Thanks for an excellent article Roger and for bringing attention to this issue.
As you point out, the data error and methodological problems have been known by Nature for a year, and yet the paper is still up on the website and policy still relies on it. How can that happen when we are told that the roving eye of the global scientific community is always scanning research for errors, even after the vetting of the peer reviewers, so that we can be confident about the results? I think the answer is that the academic review process is actually highly insular, non-transparent, and restrictive, with unamed and unseen editors having disproportionate power over which papers are published and which aren't.

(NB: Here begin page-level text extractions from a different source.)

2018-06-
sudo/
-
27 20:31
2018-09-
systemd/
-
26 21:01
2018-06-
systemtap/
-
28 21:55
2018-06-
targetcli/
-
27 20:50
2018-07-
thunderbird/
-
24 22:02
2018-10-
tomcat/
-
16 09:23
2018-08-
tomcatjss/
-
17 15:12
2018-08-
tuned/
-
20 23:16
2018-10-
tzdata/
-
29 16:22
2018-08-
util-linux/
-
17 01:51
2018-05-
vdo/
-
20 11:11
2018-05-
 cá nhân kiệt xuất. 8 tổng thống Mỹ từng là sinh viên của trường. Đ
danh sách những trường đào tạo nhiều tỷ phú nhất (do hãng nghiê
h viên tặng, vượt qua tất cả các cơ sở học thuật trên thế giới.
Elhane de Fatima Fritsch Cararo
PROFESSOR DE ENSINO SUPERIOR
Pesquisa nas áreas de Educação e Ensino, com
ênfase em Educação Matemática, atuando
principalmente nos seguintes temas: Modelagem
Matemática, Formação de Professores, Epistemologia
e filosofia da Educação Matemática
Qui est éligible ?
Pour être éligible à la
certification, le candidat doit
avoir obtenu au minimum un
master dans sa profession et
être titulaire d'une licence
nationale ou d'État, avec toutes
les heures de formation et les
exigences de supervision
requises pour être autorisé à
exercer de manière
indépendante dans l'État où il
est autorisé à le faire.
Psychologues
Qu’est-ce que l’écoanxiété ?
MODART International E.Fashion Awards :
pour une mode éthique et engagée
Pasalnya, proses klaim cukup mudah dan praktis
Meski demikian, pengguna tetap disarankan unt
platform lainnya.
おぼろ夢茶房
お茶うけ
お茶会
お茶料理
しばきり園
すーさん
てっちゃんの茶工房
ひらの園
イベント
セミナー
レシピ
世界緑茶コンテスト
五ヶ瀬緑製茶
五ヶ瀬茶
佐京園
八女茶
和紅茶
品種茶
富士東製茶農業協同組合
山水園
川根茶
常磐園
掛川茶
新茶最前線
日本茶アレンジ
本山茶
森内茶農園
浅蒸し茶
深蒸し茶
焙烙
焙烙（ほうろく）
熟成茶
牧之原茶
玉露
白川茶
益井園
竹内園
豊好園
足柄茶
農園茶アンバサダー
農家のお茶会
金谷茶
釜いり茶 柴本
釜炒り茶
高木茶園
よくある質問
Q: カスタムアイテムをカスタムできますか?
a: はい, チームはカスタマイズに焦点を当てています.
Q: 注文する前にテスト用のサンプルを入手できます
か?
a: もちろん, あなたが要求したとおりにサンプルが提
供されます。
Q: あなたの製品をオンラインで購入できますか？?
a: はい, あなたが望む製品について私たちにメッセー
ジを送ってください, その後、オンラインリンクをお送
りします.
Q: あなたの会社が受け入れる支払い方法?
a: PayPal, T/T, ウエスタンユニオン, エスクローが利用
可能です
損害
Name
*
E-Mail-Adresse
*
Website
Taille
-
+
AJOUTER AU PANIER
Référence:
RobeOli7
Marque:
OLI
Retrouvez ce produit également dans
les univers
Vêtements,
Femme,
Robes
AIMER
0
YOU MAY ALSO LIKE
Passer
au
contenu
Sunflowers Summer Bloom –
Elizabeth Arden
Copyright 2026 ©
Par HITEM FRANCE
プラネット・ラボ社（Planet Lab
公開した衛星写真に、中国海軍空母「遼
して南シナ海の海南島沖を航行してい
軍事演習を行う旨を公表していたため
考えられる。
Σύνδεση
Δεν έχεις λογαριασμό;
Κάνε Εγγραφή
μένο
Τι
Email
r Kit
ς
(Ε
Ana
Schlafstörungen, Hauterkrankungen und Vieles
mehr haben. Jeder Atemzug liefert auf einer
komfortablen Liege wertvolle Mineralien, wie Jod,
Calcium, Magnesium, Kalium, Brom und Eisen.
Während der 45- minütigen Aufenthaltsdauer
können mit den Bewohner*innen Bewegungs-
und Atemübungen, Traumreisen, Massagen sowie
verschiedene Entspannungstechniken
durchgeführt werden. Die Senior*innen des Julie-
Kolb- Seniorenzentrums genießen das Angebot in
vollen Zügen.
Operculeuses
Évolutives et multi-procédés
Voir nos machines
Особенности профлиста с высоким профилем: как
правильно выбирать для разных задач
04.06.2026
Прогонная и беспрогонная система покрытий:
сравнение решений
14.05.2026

When you look at the referee reports for the Nature article, you can see the influence of the editors in getting the article approved for publication. Referee 2 had dug in, making the very legitimate point that Kotz et al had not justified the functional form of their model. Kotz et al continued to refuse to do so. Referee 2 finally said "Further the discussion of the robustness of the results to alternative specifications in the main text seems to be - “other literature suggests the work is robust.” But we also know from previous work that robustness in one specification will not carry to another. So the reluctance to demonstrate that the results are robust to alternative specifications could be a concern." Referee 2 seemed to moving towards recommending a rejection of the paper.
Suddenly, in Revision 3, Referee 2 was gone, replaced by Referee 4, who dismissed Referee 2's concerns with:
"This is what R2 is getting at, and yet in my view R2 hasn’t found a ‘smoking gun’. Rather, they are just raising a generic concern about model specification. It doesn’t help that the paper relies on previously published work – it is unreasonable for referees to evaluate a whole history of published work and difficult to take it on faith that previous publications have always been carefully and properly refereed. But still, given how generic R2’s complaint is here, it is difficult to know concretely what the authors could reasonably do to respond. Therefore, I side with the authors here." Referee 4, after a few minor asks, went on to quickly approve the paper's publication.
In my view, Referee 4's dismissal of Referee 2 is absurd. It's very clear what Referee 2 was asking the authors to do--in the absence of an argument for the specific model they chose, check reasonable alternative specifications to make sure the results were robust to them. If the authors had done what referee 2 asked, the paper would have been in serious trouble. For example, if they had checked the robustness of the results with respect to a quadratic time trend (which they later put in the revised paper to deal with the data error) it would have been clear that the model is too sensitive to reasonable specification changes and it would have been rejected.
The editors decide which referees they will bring in. If they wanted to spike the paper, they could have selected a referee who agreed with Referee 2.
Editors also decide who is allowed to comment and who isn't. We don't know if any other academic or non-academic critiques were submitted that the editors rejected. We do know that Nature knows about my critique (because I sent it to them), but they ignored it, as did the authors. In fact, the revised paper says it is responding to the two critiques they received, ignoring mine even though I sent it to the corresponding author directly. Rather than being an open process, the academic review process is closed, controlled, and non-transparent. The only reason we know about the data error and methodological problems is that Nature chose to tell us that much, way after the fact too.